Work task = When you transcribe the entries below, keep the wording exact and omit the pictures.

Supplied data =
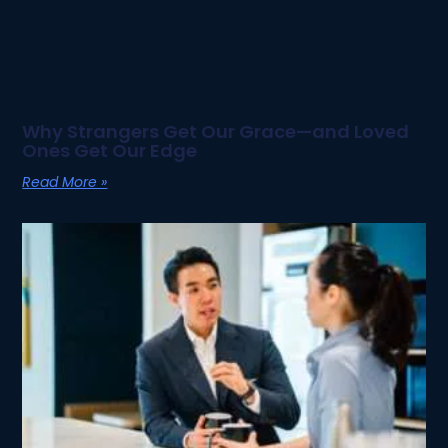
Why Strangers Get Our Grace—and Loved
Ones Get Our Edge
Read More »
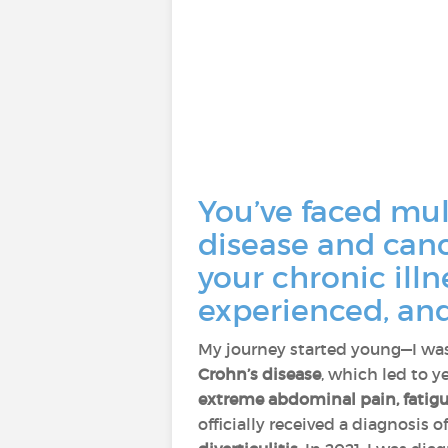
You’ve faced mul
disease and canc
your chronic ill
experienced, and
My journey started young—I was
Crohn’s disease
, which led to y
extreme abdominal pain, fatigue
officially received a diagnosis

Written answer =
Why Strangers Get Our Grace—and Loved
Ones Get Our Edge
Read More »
You’ve faced mul
disease and canc
your chronic ill
experienced, and
My journey started young—I was
Crohn’s disease
, which led to y
extreme abdominal pain, fatigue
officially received a diagnosis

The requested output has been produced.